Ensuite, une pression temporelle unique : le stock frais périme en quelques jours. Chaque heure d'arrêt détruit de la marchandise en plus du chiffre d'affaires, ce qui pousse à payer vite. Enfin, des données monnayables : le fichier fidélité concentre identités, téléphones, e-mails et habitudes d'achat de milliers de foyers du secteur. Les enseignes intégrées ont des équipes cyber ; le magasin indépendant, rarement.
Vendredi 17 h : le scénario reconstitué, chiffres à l'appui
Prenons un magasin réalisant 25 000 € de chiffre d'affaires par jour. Vendredi 17 h, la comptable ouvre une fausse facture transporteur. Dans la nuit, le rançongiciel chiffre le serveur de caisse, la base articles et les sauvegardes connectées au réseau.
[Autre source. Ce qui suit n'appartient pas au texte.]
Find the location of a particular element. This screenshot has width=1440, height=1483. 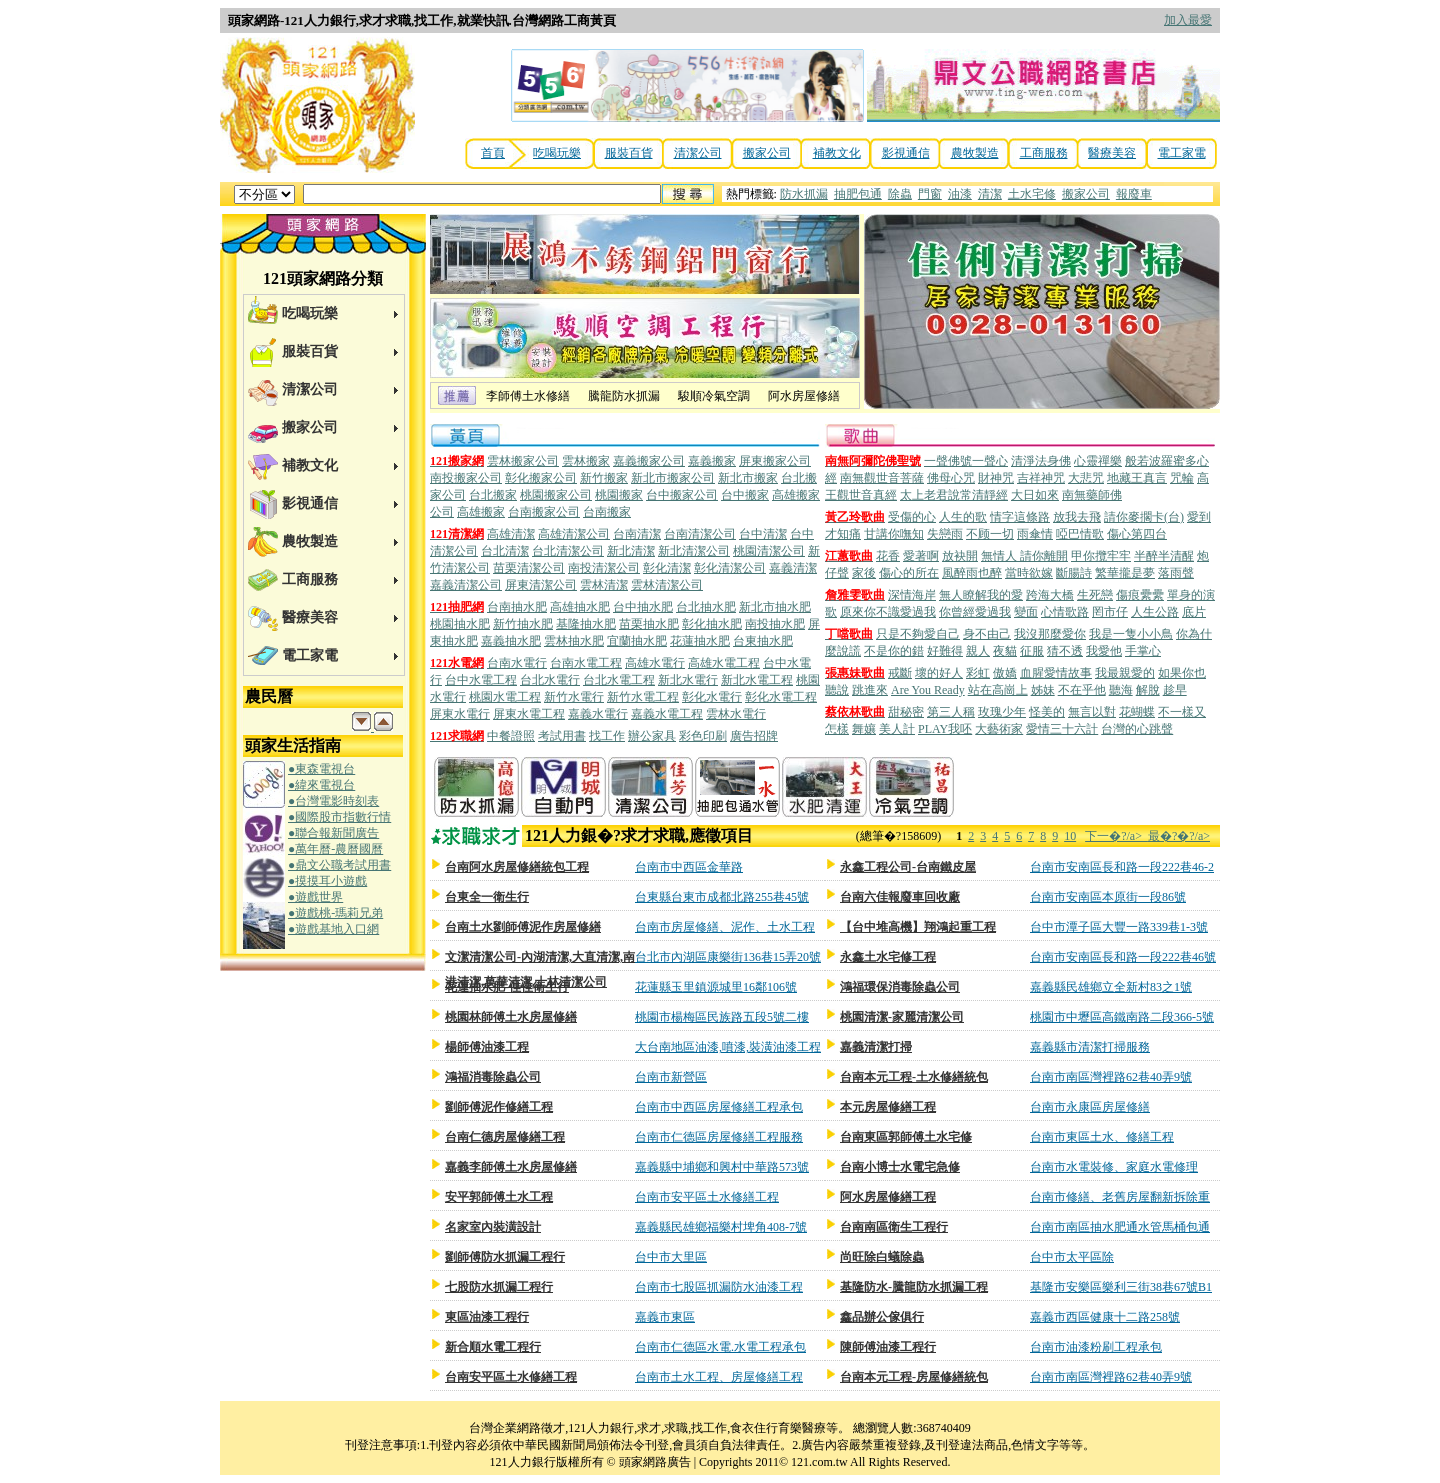

財神咒 is located at coordinates (996, 478).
Samedi 8 h : écrans noirs, TPE muets, drive inaccessible.
| Poste de perte (week-end + 3 jours) | Estimation |
|---|---|
| Chiffre d'affaires perdu (2 jours fermés, 3 jours dégradés) | 65 000 € |
| Marge brute évaporée | ≈ 16 000 € |
| Prestataire IT d'urgence, reconstruction serveur | 8 000 € |
| Frais juridiques et notification clients | 4 500 € |
Près de 30 000 € de pertes sèches, sans compter le frais jeté faute de traçabilité des températures pendant la panne du superviseur froid.
Le fichier fidélité : 30 000 clients, 72 heures pour prévenir la CNIL
Le rançongiciel moderne ne se contente plus de chiffrer : il exfiltre. Si la base fidélité — 30 000 comptes dans notre scénario — a été copiée, le RGPD s'applique pleinement :
- Notification à la CNIL sous 72 heures après la découverte de la violation ;
- Information individuelle des clients si le risque pour leurs droits est élevé (usurpation, hameçonnage ciblé) ;
- Documentation complète de l'incident dans le registre des violations.
Le vrai coût n'est pas l'amende, rare pour une PME de bonne foi : c'est la confiance. Un supermarché vit de clients qui reviennent trois fois par semaine et qui parlent entre eux. Une gestion de crise transparente et rapide se prépare avant l'attaque, pas pendant.
Balances connectées, caméras, frigos pilotés : la surface d'attaque invisible
Le poste de la comptable n'est qu'une porte parmi d'autres. Les audits post-incident retrouvent presque toujours les mêmes failles :
- des terminaux de caisse sous systèmes obsolètes, jamais mis à jour pour ne pas « casser » le logiciel d'encaissement ;
- la télémaintenance des installations froid ou des balances, accessible par un mot de passe fournisseur inchangé depuis l'installation ;
- un Wi-Fi unique partageant caisses, caméras, bureau et parfois bornes clients ;
- des sauvegardes branchées en permanence au réseau, donc chiffrées avec le reste.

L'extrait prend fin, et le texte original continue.